* DESCRIPTION OF THE TASK
Only one stretch of the records below should be repeated. It starts with the line containing "Jongieux, 01300 Brens, 73170" and goes on through the line containing "Verthemex, 01300 Magnieu, 73310", exactly as written.

* THE DATA
------------------------
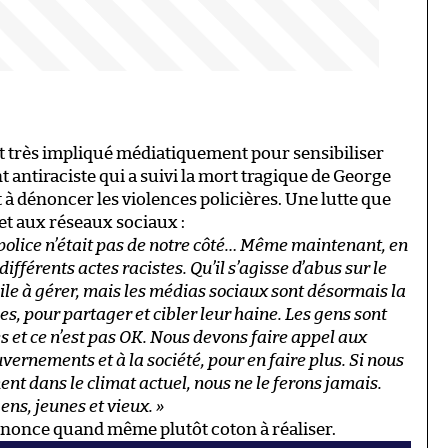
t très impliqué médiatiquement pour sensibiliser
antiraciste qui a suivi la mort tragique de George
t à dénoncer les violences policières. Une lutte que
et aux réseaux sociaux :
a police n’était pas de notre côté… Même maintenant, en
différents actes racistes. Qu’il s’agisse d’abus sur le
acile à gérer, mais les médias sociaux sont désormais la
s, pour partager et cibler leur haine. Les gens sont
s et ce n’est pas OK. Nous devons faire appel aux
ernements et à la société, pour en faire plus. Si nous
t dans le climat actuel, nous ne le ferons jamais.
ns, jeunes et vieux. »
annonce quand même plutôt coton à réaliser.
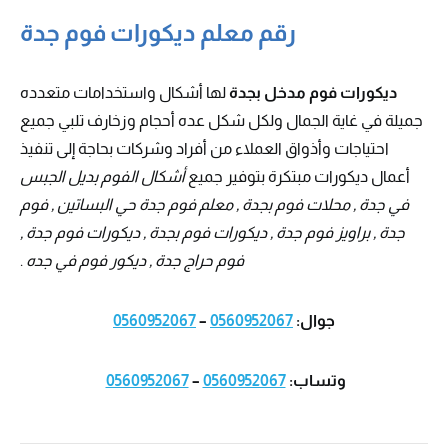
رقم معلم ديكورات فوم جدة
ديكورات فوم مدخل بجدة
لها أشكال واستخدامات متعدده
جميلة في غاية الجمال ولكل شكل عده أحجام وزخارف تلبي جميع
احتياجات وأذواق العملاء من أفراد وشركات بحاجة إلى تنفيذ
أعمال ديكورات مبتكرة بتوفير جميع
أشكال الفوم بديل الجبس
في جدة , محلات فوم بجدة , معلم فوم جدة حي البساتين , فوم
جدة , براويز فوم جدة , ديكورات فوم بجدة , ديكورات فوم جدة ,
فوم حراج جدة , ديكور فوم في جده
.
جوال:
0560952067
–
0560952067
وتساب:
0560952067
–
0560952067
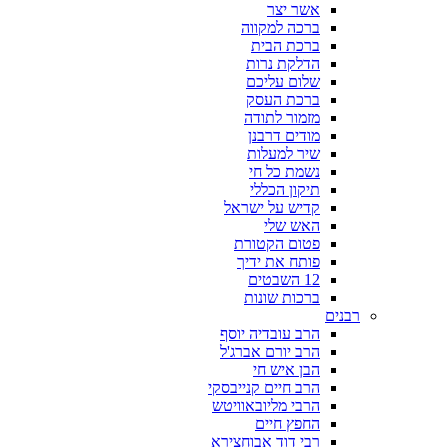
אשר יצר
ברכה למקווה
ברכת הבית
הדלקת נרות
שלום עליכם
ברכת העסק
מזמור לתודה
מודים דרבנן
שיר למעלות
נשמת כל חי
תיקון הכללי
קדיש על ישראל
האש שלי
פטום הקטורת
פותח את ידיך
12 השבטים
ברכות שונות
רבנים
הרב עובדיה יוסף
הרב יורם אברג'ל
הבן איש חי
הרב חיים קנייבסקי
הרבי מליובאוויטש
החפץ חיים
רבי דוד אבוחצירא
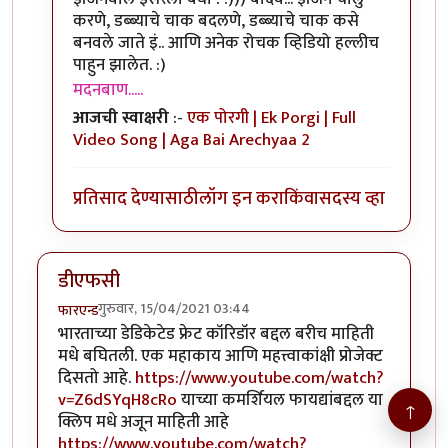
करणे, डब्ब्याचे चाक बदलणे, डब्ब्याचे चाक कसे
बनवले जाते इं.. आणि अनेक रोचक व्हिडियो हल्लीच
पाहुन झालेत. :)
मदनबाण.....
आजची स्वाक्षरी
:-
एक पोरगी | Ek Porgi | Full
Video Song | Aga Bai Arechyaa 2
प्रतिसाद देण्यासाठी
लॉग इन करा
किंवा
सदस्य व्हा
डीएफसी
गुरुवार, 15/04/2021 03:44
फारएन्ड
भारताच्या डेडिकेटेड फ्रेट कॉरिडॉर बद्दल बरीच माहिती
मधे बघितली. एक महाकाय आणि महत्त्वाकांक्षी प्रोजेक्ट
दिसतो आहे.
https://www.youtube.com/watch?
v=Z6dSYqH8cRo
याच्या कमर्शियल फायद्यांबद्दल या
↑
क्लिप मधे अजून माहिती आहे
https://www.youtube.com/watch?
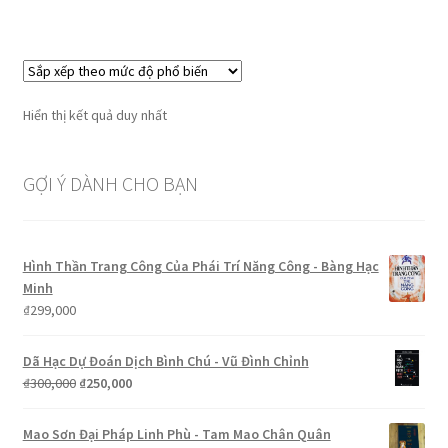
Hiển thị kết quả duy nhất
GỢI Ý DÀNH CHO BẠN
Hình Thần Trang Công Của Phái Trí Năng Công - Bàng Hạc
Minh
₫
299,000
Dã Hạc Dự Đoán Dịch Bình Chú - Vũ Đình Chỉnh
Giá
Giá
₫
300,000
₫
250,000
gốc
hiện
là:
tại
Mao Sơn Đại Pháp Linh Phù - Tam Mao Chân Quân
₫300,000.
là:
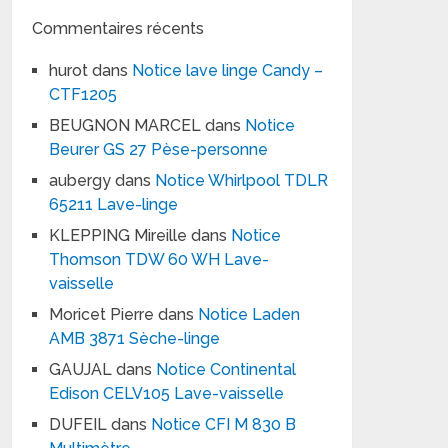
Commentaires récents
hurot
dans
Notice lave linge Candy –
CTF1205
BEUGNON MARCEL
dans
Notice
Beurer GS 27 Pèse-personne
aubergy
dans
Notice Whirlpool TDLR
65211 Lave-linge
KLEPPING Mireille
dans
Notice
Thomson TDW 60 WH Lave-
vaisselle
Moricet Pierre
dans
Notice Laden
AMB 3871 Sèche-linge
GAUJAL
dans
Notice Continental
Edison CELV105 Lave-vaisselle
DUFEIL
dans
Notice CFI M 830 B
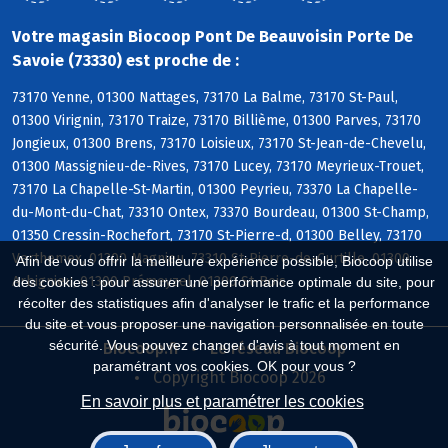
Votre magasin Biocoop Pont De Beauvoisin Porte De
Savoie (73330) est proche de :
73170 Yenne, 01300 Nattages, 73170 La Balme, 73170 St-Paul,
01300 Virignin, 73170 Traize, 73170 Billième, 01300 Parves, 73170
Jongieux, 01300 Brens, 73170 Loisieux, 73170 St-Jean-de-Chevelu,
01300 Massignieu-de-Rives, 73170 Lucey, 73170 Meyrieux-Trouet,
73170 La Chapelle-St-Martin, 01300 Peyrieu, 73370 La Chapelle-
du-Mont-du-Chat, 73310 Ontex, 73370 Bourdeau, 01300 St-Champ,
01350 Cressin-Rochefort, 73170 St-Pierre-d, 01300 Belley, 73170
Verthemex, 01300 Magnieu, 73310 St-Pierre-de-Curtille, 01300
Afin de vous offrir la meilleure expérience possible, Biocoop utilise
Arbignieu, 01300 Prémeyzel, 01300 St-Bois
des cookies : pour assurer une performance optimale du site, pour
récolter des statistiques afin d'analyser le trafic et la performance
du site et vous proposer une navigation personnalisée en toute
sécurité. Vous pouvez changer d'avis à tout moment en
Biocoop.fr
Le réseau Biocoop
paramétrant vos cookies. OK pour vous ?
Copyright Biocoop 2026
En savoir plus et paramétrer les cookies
------------------------
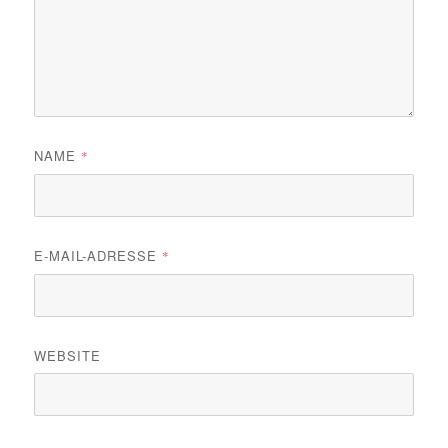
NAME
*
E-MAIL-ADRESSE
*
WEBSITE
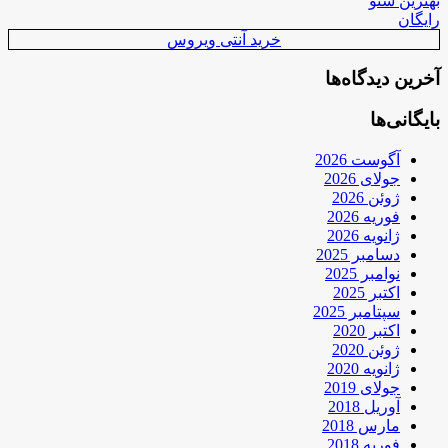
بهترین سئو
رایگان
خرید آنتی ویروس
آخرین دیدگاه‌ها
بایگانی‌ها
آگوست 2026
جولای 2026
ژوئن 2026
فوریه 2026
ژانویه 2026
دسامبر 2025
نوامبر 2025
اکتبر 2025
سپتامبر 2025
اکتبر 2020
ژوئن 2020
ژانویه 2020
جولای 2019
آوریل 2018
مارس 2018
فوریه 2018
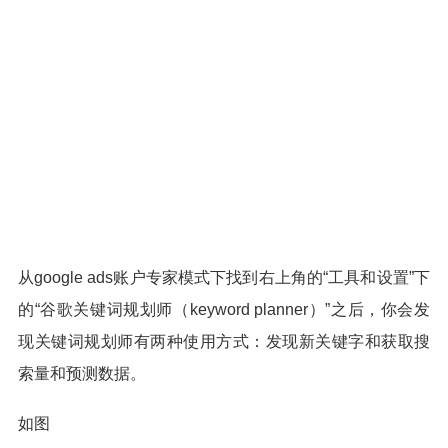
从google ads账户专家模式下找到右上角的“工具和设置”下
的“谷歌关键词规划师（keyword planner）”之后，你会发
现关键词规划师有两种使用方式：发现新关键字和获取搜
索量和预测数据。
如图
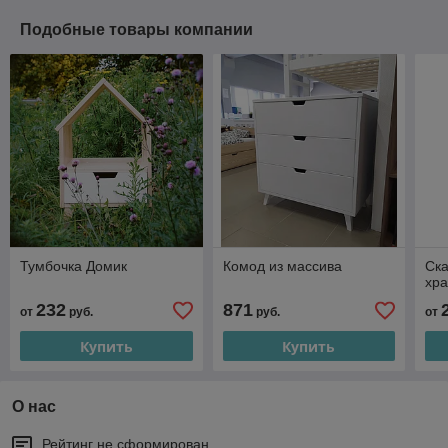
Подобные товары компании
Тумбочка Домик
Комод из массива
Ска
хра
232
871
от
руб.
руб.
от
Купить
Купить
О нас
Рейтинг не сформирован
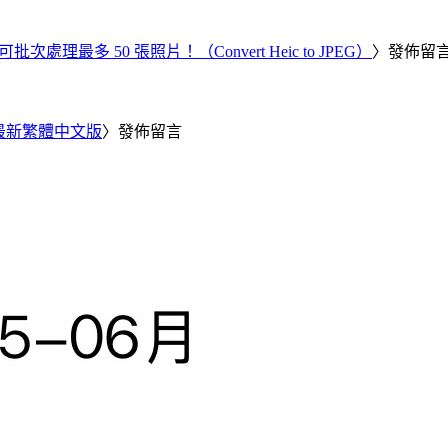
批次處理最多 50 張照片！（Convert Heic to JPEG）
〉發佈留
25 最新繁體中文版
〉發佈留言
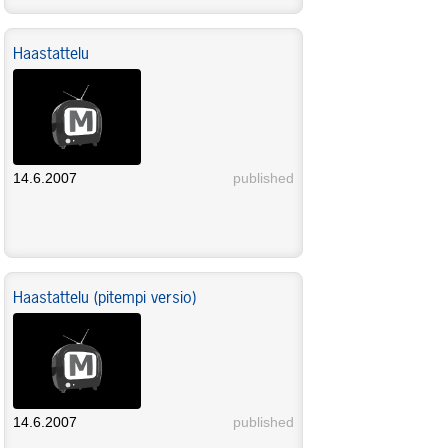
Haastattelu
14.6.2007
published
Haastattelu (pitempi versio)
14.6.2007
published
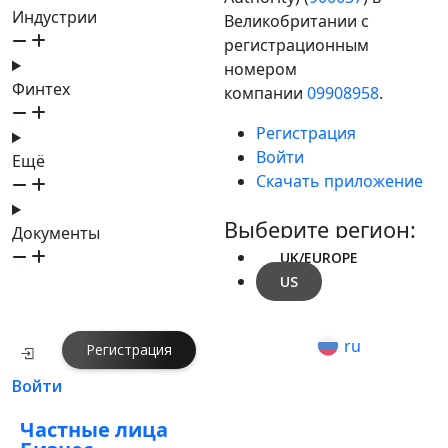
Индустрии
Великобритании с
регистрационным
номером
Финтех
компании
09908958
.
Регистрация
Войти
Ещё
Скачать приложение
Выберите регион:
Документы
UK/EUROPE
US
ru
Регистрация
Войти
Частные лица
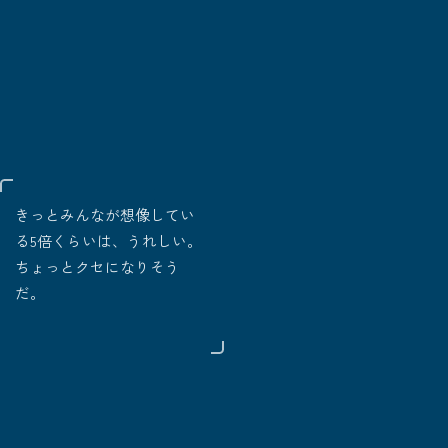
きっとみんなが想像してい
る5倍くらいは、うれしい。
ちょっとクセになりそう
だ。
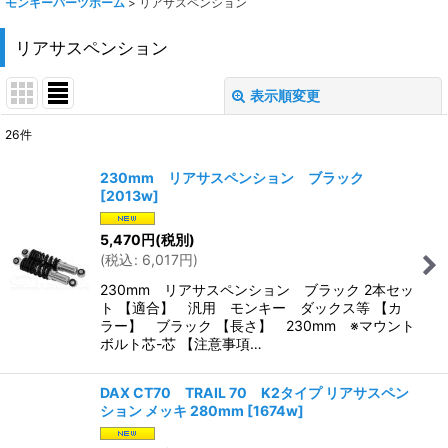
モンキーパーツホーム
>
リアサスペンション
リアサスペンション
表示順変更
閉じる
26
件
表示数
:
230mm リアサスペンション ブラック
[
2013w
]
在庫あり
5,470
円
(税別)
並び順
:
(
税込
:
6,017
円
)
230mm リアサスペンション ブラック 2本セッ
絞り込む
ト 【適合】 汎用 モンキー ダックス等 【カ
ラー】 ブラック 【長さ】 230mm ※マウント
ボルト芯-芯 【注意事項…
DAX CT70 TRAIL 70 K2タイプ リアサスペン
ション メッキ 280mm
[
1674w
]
------------------------
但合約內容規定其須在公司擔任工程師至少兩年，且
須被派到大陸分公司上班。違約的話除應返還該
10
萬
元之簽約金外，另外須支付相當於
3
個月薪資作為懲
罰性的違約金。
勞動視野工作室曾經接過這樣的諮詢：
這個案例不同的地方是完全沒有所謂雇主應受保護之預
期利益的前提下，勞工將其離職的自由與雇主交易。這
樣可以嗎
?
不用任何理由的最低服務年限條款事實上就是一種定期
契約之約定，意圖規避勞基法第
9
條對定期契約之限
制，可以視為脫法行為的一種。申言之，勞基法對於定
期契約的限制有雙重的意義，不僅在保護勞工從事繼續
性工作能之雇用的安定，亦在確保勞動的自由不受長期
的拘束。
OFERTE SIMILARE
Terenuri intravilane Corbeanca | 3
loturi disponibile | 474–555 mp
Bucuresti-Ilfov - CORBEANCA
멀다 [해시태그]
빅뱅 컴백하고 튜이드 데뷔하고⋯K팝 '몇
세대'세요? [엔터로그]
------------------------
* SOLVED EXERCISE
Jongieux, 01300 Brens, 73170 Loisieux, 73170 St-Jean-de-Chevelu,
01300 Massignieu-de-Rives, 73170 Lucey, 73170 Meyrieux-Trouet,
73170 La Chapelle-St-Martin, 01300 Peyrieu, 73370 La Chapelle-
du-Mont-du-Chat, 73310 Ontex, 73370 Bourdeau, 01300 St-Champ,
01350 Cressin-Rochefort, 73170 St-Pierre-d, 01300 Belley, 73170
Verthemex, 01300 Magnieu, 73310 St-Pierre-de-Curtille, 01300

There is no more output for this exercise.